NFL: Week Three
Alright, let’s get this out of the way right now. In 13 games yesterday, I only guessed three correctly. The fact that you might even consider reading what I have to say about football actually makes you somewhat suspect. Clearly, I know nothing.
Attended the 49er game yesterday, and it was incredibly entertaining, even if the 49ers gave up the game at the end. The fact that they were poised to and likely should have beat the Cowboys is a massive leap forward from last season…a fact I tried unsuccessfully to console myself with as I left the stadium.
One other note – there were a disgusting amount of Cowboys fans in Candlestick yesterday. Disgusting in every conceivable way but mostly in just how many of them were there. Like maybe 35, 40% of the stadium seemed to have Cowboys jerseys on – that’s embarrassing for me. Forget “America’s Team,” there were a great many fans who were only old enough to have been fans of the Triplets era, and if you live here and were a fan of them during that time? That makes no sense…in fact, it’s evil in one of its more pure forms.
God, I hate the Cowboys.
If you haven’t seen it, try and find footage online of Jimmy Smith threading the line and hooking his foot around the pylon to score a game-winning overtime TD. Insane.
And for that matter, Brian Finneran, whose name I can’t really say without wanting to say, “Finneran, Begin Again!”, made an insane catch himself making sure he got both feet down. Football players are amazing athletes, that’s for sure.
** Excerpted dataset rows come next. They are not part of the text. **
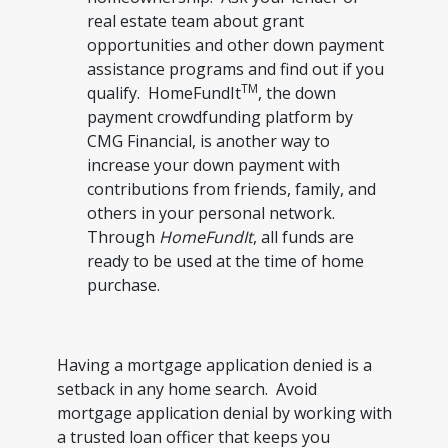
real estate team about grant
opportunities and other down payment
assistance programs and find out if you
TM
qualify. HomeFundIt
, the down
payment crowdfunding platform by
CMG Financial, is another way to
increase your down payment with
contributions from friends, family, and
others in your personal network.
Through
HomeFundIt
, all funds are
ready to be used at the time of home
purchase.
Having a mortgage application denied is a
setback in any home search. Avoid
mortgage application denial by working with
a trusted loan officer that keeps you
One of the things that is undeniable about the 49ers this season is that they at least resemble a NFL team – sure, they got trounced by an angry Philadelphia team, but that’s the class of the NFC. Against some other supposedly good teams, Dallas and St. Louis, they competed and could have won both games. That’s with roughly the same personnel as last year starting.
In other words, I’m pleased with Mike Nolan so far. The same should be said of Nick Sabean, whose Dolphins are suddenly competitive, even while Ricky Williams meditates at an ashram on Sundays.
On the other hand, if I was about to make my NFL coaching debut, I would absolutely love to follow Dennis Erickson or Dave Wannedstedt. Talk about setting yourself up for favorable comparison.
3 correct picks. 3/13. Do you know how hard it is to actually guess wrong on 10 games in a week? Three wins…man, this is not good.
Before you get swept up in the "David Akers is so tough, that was impressive" rah-rah for him gutting out a winning field goal, remember this:
1) He's a kicker.
2) Earlier in the week, Akers himself said he shouldn't handle kickoffs in order to be around to kick field goals. Obviously, something changed as there wasn't another kicker available. What the hell is that? What happened between Wednesday and Sunday? Either Reid or Akers screwed up bigtime, and Akers hamstring is much worse off for it.
Green Bay is 0-3. I thought they’d be less competitive this year than last, but not this bad. But I wouldn’t possibly begin to guess what’s going to happen in that division. At this point, it’s a complete toss-up.
Cadillac Williams is really, really good. I thought the Bucs were supposed to be bad this year. And for everyone talking about how improved the Cardinals would be, yeah…not so much. I really did think they’d have an improved offense, but I wasn’t convinced they’d win more games. Now that Kurt Warner has hurt himself…again…looks like it’s meet the new boss, same as the old boss.
It’s pretty impressive that Shaun Alexander, who had 140 yards and an insane 4 TDs against the Cardinals…didn’t have the best game by a running back. That would have to go to LaDanian Tomlinson, who ran for 190 yards and three TDs…and also threw a TD pass himself. Which also set the surprising New York Giants back home on a reality plane. The Giants won’t stink, but San Diego utterly outplayed them, at times in every facet of the game. San Diego needed the game, and absolutely came through.
And why then, did I choose the Giants? [Pounds head on desk.]
Finally, it gets harder and harder for New Orleans to become the new “America’s Team” as every sportscaster dubbed them when they both keep losing and imbecile coach Jim Haslett cries and moans about not having a real home field to play on. I know it’s tough (though ask the 49ers if they had a home field advantage yesterday) but whining does not beget sympathy. It also suggests to many, probably including some Saints players, that you have decided that that is the reason you lost, instead of things you can fix. The team has to believe that the coach can point out why the team isn’t doing well and FIX IT. This is what I think Nolan and Sabean have done with their teams. And yet, Mike Tice and Jim Haslett remain gainfully employed. Sigh.
Folks, this is the last time I can ask this without getting mean-spirited: SEND ME YOUR MONEY. It’s about Week 4 and I’ve vowed to kick any team out of the league who hasn’t paid up yet. I really need to be consistent about this, so if you don’t send in your checks by the end of the week, I AM GOING TO DELETE YOUR TEAM FROM THE LEAGUE. I’m contacting each one of you with a payment request via PayPal, but send it in anyway you need to. This is sort of ridiculous, I can’t beg much more pathetically than this and I don’t want to keep doing it.
Also, please pick more erroneously so I have a chance. That is all.